▼

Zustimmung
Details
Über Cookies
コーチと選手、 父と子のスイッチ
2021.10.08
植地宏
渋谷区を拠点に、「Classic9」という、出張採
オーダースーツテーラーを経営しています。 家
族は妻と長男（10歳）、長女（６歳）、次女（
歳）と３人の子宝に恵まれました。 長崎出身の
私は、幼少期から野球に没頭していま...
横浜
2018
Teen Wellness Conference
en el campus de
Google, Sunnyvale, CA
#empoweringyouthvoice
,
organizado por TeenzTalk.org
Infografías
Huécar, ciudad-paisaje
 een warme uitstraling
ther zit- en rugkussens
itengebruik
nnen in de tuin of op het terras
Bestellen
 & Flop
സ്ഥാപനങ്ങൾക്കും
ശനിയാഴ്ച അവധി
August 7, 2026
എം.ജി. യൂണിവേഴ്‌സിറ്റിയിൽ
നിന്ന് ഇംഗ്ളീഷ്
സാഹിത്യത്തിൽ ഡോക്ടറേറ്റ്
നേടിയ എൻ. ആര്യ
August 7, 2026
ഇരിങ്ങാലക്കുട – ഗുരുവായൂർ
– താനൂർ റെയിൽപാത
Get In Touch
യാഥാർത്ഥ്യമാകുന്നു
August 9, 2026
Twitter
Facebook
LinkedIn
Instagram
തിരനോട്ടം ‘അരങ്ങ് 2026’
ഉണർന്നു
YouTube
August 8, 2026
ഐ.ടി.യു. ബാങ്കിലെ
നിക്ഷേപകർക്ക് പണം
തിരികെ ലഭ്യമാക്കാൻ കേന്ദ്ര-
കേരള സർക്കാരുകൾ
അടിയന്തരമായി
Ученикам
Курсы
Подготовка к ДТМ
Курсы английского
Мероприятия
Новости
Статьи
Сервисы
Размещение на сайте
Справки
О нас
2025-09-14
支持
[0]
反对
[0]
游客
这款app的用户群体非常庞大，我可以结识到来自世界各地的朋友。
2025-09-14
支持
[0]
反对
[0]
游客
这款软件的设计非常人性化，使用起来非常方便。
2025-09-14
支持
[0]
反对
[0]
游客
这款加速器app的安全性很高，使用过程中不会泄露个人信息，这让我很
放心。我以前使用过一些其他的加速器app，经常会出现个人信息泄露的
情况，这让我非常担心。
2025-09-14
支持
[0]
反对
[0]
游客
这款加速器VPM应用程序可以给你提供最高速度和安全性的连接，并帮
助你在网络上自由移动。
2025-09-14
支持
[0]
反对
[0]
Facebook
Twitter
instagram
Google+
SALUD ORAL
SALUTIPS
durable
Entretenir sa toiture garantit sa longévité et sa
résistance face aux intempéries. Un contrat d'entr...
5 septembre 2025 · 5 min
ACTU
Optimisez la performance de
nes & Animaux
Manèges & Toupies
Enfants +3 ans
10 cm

▲

▶ **Problem**:
Transcribe all the material, making sure each line matches the original.

▶ **Answer section**:
Zustimmung
Details
Über Cookies
コーチと選手、 父と子のスイッチ
2021.10.08
植地宏
渋谷区を拠点に、「Classic9」という、出張採
オーダースーツテーラーを経営しています。 家
族は妻と長男（10歳）、長女（６歳）、次女（
歳）と３人の子宝に恵まれました。 長崎出身の
私は、幼少期から野球に没頭していま...
横浜
2018
Teen Wellness Conference
en el campus de
Google, Sunnyvale, CA
#empoweringyouthvoice
,
organizado por TeenzTalk.org
Infografías
Huécar, ciudad-paisaje
 een warme uitstraling
ther zit- en rugkussens
itengebruik
nnen in de tuin of op het terras
Bestellen
 & Flop
സ്ഥാപനങ്ങൾക്കും
ശനിയാഴ്ച അവധി
August 7, 2026
എം.ജി. യൂണിവേഴ്‌സിറ്റിയിൽ
നിന്ന് ഇംഗ്ളീഷ്
സാഹിത്യത്തിൽ ഡോക്ടറേറ്റ്
നേടിയ എൻ. ആര്യ
August 7, 2026
ഇരിങ്ങാലക്കുട – ഗുരുവായൂർ
– താനൂർ റെയിൽപാത
Get In Touch
യാഥാർത്ഥ്യമാകുന്നു
August 9, 2026
Twitter
Facebook
LinkedIn
Instagram
തിരനോട്ടം ‘അരങ്ങ് 2026’
ഉണർന്നു
YouTube
August 8, 2026
ഐ.ടി.യു. ബാങ്കിലെ
നിക്ഷേപകർക്ക് പണം
തിരികെ ലഭ്യമാക്കാൻ കേന്ദ്ര-
കേരള സർക്കാരുകൾ
അടിയന്തരമായി
Ученикам
Курсы
Подготовка к ДТМ
Курсы английского
Мероприятия
Новости
Статьи
Сервисы
Размещение на сайте
Справки
О нас
2025-09-14
支持
[0]
反对
[0]
游客
这款app的用户群体非常庞大，我可以结识到来自世界各地的朋友。
2025-09-14
支持
[0]
反对
[0]
游客
这款软件的设计非常人性化，使用起来非常方便。
2025-09-14
支持
[0]
反对
[0]
游客
这款加速器app的安全性很高，使用过程中不会泄露个人信息，这让我很
放心。我以前使用过一些其他的加速器app，经常会出现个人信息泄露的
情况，这让我非常担心。
2025-09-14
支持
[0]
反对
[0]
游客
这款加速器VPM应用程序可以给你提供最高速度和安全性的连接，并帮
助你在网络上自由移动。
2025-09-14
支持
[0]
反对
[0]
Facebook
Twitter
instagram
Google+
SALUD ORAL
SALUTIPS
durable
Entretenir sa toiture garantit sa longévité et sa
résistance face aux intempéries. Un contrat d'entr...
5 septembre 2025 · 5 min
ACTU
Optimisez la performance de
nes & Animaux
Manèges & Toupies
Enfants +3 ans
10 cm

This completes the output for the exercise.